**WHAT IS EXPECTED**: Copy all the lines of the data that include the word "Santos".

(Stored data entries)
┄┄┄┄┄┄┄┄┄┄┄┄┄┄┄┄┄┄┄┄

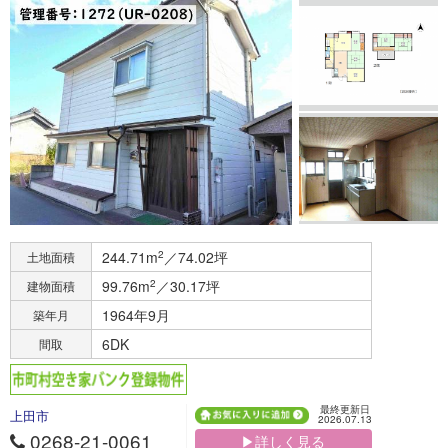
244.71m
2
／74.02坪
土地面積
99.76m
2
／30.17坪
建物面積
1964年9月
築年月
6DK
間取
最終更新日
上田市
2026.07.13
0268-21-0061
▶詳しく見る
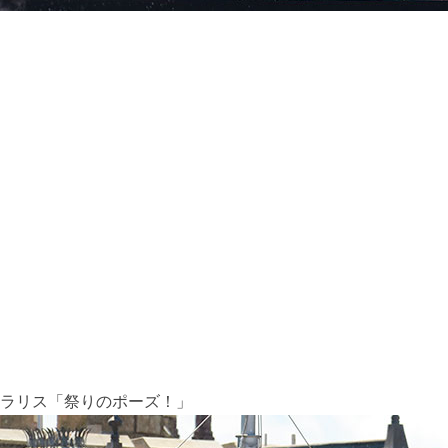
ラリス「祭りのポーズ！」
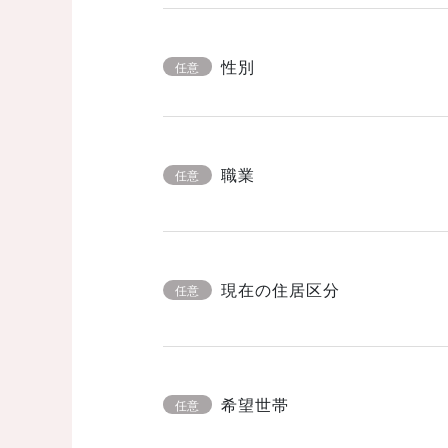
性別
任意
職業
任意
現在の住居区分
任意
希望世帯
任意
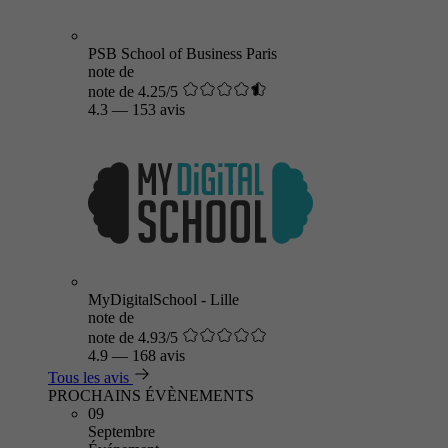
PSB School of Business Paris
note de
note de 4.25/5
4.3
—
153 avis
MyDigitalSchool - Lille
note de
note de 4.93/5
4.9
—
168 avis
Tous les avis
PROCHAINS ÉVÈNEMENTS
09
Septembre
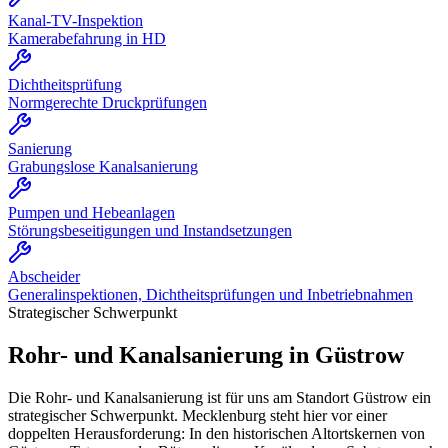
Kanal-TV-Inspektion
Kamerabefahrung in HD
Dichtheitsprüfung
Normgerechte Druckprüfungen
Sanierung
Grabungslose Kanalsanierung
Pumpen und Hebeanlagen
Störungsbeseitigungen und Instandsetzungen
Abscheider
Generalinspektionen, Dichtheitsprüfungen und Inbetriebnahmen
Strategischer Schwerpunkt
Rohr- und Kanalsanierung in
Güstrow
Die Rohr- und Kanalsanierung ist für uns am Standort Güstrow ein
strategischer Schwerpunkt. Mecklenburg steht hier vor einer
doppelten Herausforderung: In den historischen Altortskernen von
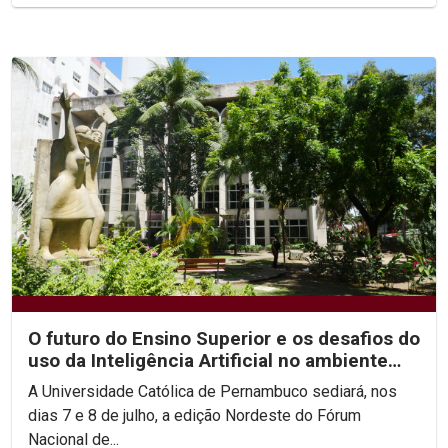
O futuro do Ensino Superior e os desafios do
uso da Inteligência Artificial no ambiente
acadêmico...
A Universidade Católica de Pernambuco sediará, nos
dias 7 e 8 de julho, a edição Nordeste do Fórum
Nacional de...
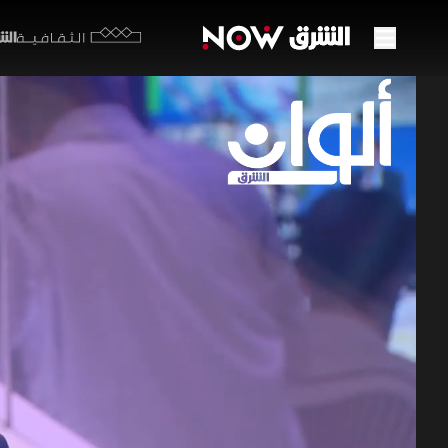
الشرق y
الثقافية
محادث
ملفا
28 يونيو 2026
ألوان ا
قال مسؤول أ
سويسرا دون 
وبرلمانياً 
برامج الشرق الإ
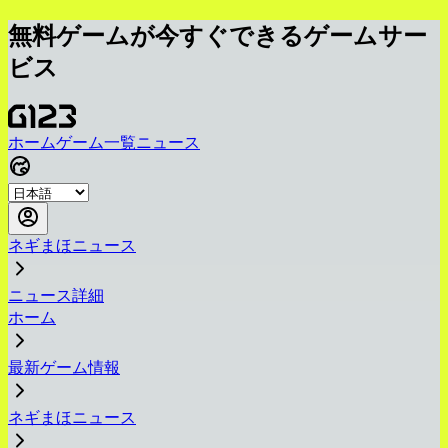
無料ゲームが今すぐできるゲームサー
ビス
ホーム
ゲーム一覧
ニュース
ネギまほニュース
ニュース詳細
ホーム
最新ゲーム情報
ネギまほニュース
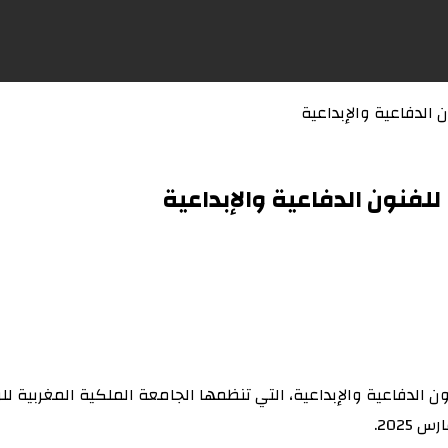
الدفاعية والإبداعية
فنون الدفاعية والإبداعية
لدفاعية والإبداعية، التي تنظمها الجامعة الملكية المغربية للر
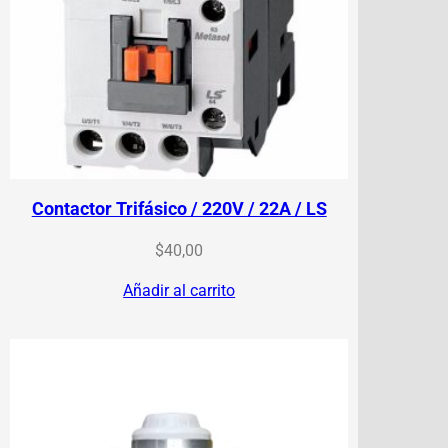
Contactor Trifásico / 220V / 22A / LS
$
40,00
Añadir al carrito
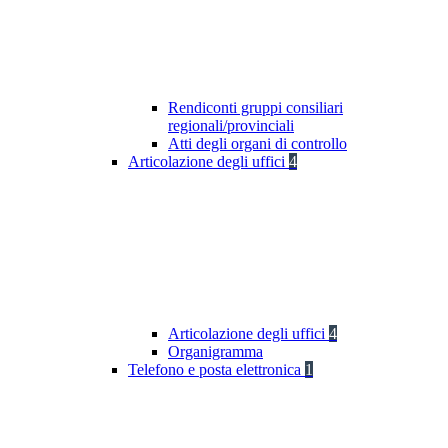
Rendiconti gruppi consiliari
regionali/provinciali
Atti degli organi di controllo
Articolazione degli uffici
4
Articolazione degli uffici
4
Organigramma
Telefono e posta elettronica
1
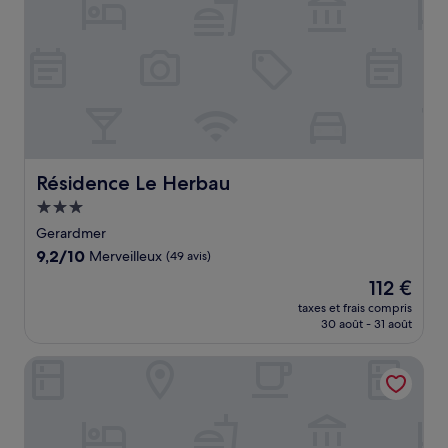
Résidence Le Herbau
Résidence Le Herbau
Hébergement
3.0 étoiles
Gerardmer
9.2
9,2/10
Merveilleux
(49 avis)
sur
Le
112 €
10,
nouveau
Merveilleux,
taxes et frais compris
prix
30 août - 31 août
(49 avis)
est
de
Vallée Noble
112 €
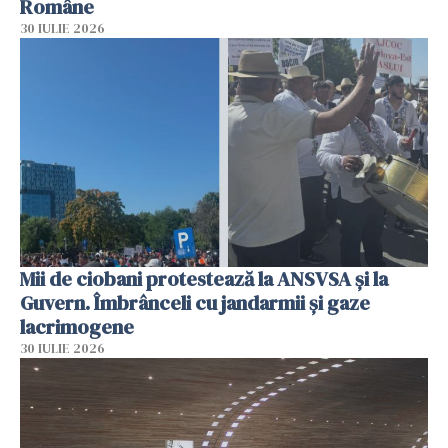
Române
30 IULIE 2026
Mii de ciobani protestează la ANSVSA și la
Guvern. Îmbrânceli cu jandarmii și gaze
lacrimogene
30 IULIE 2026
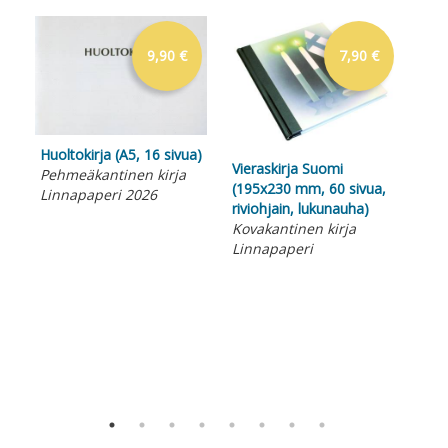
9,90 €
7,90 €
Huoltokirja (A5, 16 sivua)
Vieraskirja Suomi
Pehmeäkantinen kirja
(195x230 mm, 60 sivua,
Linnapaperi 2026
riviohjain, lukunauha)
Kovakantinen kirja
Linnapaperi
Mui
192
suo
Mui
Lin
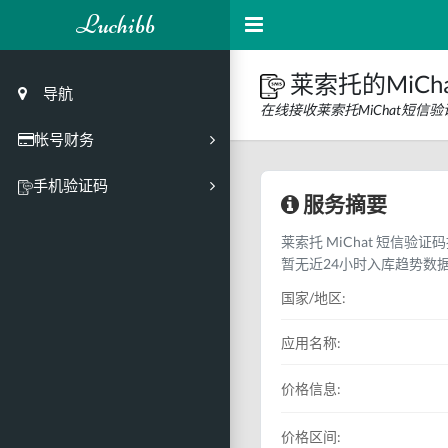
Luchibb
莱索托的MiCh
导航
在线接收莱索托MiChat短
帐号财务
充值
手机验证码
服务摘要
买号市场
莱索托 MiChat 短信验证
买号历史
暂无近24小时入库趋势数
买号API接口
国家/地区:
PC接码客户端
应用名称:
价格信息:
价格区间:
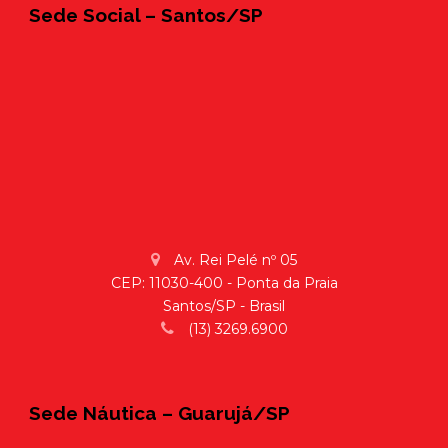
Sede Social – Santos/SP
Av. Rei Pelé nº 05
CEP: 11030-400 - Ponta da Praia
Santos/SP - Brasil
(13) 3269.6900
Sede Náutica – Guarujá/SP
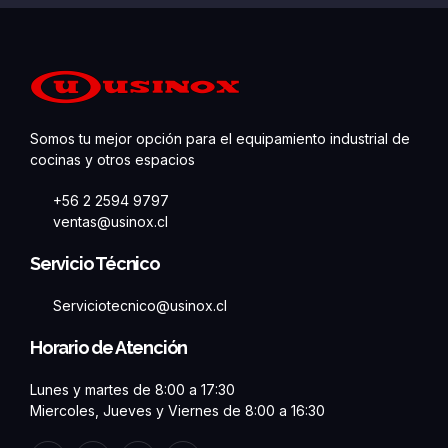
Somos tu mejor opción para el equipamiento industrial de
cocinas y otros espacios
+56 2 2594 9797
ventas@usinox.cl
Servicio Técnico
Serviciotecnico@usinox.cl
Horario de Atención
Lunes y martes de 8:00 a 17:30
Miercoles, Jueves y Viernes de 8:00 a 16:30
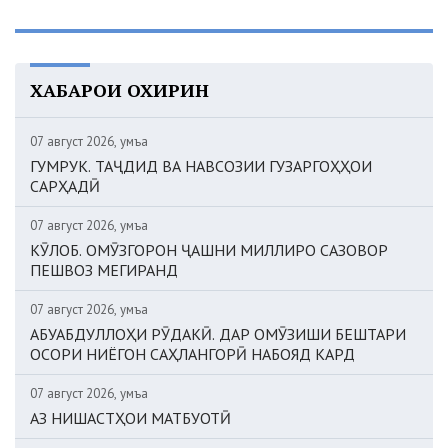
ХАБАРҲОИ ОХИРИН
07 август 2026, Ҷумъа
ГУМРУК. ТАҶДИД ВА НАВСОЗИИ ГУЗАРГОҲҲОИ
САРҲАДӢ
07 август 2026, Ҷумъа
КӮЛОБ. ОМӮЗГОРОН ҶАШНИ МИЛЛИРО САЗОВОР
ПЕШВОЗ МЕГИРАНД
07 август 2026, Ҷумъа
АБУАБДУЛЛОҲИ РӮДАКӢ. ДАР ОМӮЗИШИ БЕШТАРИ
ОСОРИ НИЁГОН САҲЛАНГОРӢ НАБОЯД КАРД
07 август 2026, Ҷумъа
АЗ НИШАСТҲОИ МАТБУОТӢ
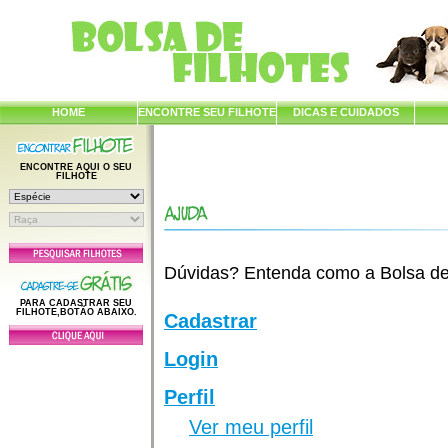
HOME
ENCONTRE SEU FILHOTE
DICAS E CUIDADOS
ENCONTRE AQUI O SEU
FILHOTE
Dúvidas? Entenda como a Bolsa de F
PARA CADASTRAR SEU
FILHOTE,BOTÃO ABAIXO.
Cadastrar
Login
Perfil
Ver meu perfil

┄┄┄┄┄┄┄┄┄┄┄┄┄┄┄┄┄┄┄┄

**EXPECTED ANSWER**:
Sede Social – Santos/SP
Santos/SP - Brasil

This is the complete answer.